I personally would've designed this differently.


Mid engine V8 twin trubo, two seater supercar that would look like this


----------



## johnhanton57 (May 2, 2009)

None of the above so cant vote. But soft paint comes high up.......it won't take a mossie at 200 mph


----------



## MidLifeCrisis (Apr 29, 2011)

Wish it looked like a Lambo and had a mental V-12 

I actually seriously looked for a Diablo, but gave up after not finding any suitable cars.

Please can I have a GT-R that sounds like this. I know it won't actually be very fast, and will cost millions to run, but I don't care :chuckle:


----------



## Wheels (Aug 15, 2009)

lower lighter seats for more headroom and a lighter chassis.


----------



## MiKy-HuT (Mar 7, 2012)

Wheels said:


> lower lighter seats for more headroom and a lighter chassis.


Yes, doesn't feel as low seating position as my old 350z.


----------



## MiKy-HuT (Mar 7, 2012)

Can't see anything past the rear view mirror also!


----------



## Nigel-Power (Dec 16, 2009)

I'd change the whole thing and go back to the drawing board and start again.

Hopefully only then it might attract some sesnible owners







:smokin:


----------



## Satan (Mar 8, 2012)

MiKy-HuT said:


> Can't see anything past the rear view mirror also!


For sure I'd change a few things

1/. I'd put a real battery in the engine compartment instead of the standard PP9 fitment so i didn't have to worry about using the electric windows too many times before the damn thing went flat. (OK read using the stereo while I'm washing it but you get my drift)
2/. When on a climbing (uphill) left hander can't see what the hell is coming because as you rightly say the mirror to too low!

3/. Has anyone blown the horn in anger?

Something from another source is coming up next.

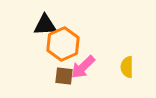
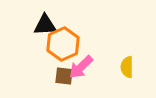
pink arrow: moved 2 px left
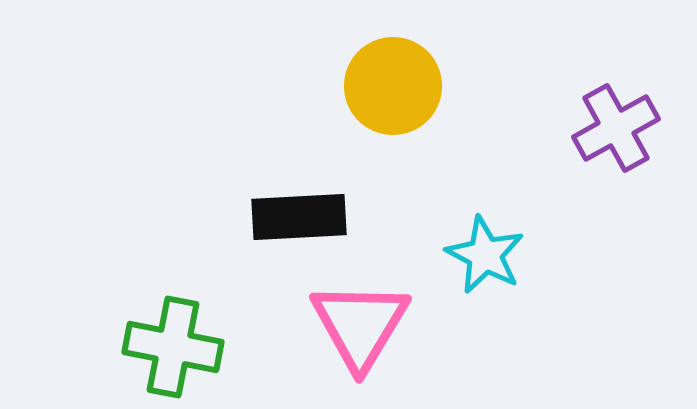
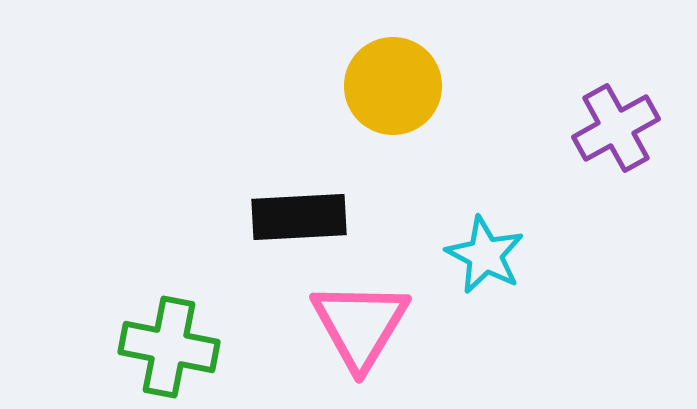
green cross: moved 4 px left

Sounds like a f**t in a gale! Really, you might need it some day when some blind old bag is looking to pull out on you just after you hit warp drive!
4/. I'd like to change the twitchy, nervous front end on anything but a good class A road. Seriously I can go faster on a deserted B road in my old oil burner Bora than in my pride and joy or is this some camber set up thing. 11000 miles by the way, so not knackered bushes yet or the like.

Seriously though, I love the car to bits but that twitch feeling really gets on my t*ts to the point where I always go the long way round and avoid the country lanes around where I live for the fear that a moments lack of concentration and my P&J is going to dive into the nearest ditch. 

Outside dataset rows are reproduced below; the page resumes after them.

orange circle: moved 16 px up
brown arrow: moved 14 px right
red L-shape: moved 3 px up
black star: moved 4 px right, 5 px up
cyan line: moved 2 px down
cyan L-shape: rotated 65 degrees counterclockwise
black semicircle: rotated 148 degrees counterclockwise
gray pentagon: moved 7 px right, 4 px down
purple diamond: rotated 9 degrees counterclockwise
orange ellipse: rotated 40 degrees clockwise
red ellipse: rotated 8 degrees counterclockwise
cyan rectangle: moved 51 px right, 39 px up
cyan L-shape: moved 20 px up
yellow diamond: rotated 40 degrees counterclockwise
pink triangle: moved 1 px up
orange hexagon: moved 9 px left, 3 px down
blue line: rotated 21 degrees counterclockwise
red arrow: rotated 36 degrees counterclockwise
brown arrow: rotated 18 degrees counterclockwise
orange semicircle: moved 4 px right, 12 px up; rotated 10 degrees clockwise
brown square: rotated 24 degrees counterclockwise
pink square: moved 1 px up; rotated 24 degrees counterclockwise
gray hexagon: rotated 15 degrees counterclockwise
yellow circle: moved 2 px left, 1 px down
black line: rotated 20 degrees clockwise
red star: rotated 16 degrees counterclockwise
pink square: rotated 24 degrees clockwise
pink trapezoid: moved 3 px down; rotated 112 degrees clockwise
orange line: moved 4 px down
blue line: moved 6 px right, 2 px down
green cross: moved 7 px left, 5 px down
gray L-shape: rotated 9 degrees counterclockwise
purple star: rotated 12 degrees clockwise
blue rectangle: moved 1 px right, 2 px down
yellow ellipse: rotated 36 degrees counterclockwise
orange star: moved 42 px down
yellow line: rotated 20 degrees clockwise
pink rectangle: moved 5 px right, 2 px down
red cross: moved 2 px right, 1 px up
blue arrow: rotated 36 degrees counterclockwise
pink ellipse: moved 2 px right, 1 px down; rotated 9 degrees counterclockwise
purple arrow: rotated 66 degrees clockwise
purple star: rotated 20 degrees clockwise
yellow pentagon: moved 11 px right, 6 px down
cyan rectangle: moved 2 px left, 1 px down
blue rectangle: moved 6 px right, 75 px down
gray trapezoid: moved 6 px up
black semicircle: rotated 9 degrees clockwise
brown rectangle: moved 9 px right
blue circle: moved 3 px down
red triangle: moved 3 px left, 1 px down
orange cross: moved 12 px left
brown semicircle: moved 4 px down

If anyone has experience of this and sensible advise on a cure I really am interested as it does spoil the car somewhat for me. Anyone agree or am I just getting to old for this s**t as they say!


----------



## supercharged m3 (Dec 21, 2008)

MidLifeCrisis said:


> Wish it looked like a Lambo and had a mental V-12
> 
> I actually seriously looked for a Diablo, but gave up after not finding any suitable cars.
> 
> Please can I have a GT-R that sounds like this. I know it won't actually be very fast, and will cost millions to run, but I don't care :chuckle:


I had a murcielago before my gtr n I swear the Lambo was better on fuel ! Or at worse the same . But the gtr is all about smiles per gallon


----------



## supercharged m3 (Dec 21, 2008)

On a boring note would of been nice to have memory seats as after the Mrs has used it.
It takes me ages to get it back were I think I left it


----------



## WingedBeast1968 (Sep 18, 2009)

supercharged m3 said:


> On a boring note would of been nice to have memory seats as after the Mrs has used it.
> It takes me ages to get it back were I think I left it


That's easy to sort. Change the wife for one the same size as you. I've got one going spare.


----------



## Chris1049 (Jan 20, 2012)

I must agree that the car does have a very small battery.


----------



## alloy (Apr 29, 2005)

Some Mizuno-san blasphemy going on here!


----------



## SteveRaspberry (Mar 14, 2012)

Agree re the memory seats but maybe 'Ive been spoilt in my Disco! 
I would have liked a little more room for my wheelchair but I just bought a smaller wheelchair ;-) 
Other than that, I'm loving it! :bowdown1:


----------



## Adamantium (Jun 24, 2002)

Narrower would help me fit it into a small nook in my driveway, but I wouldn't want to change the relative dimensions, so 10% smaller in every dimension. I cringe everytime the wife reverses her car past it!

Nice if it were lighter but it's the weight it is for a reason i guess.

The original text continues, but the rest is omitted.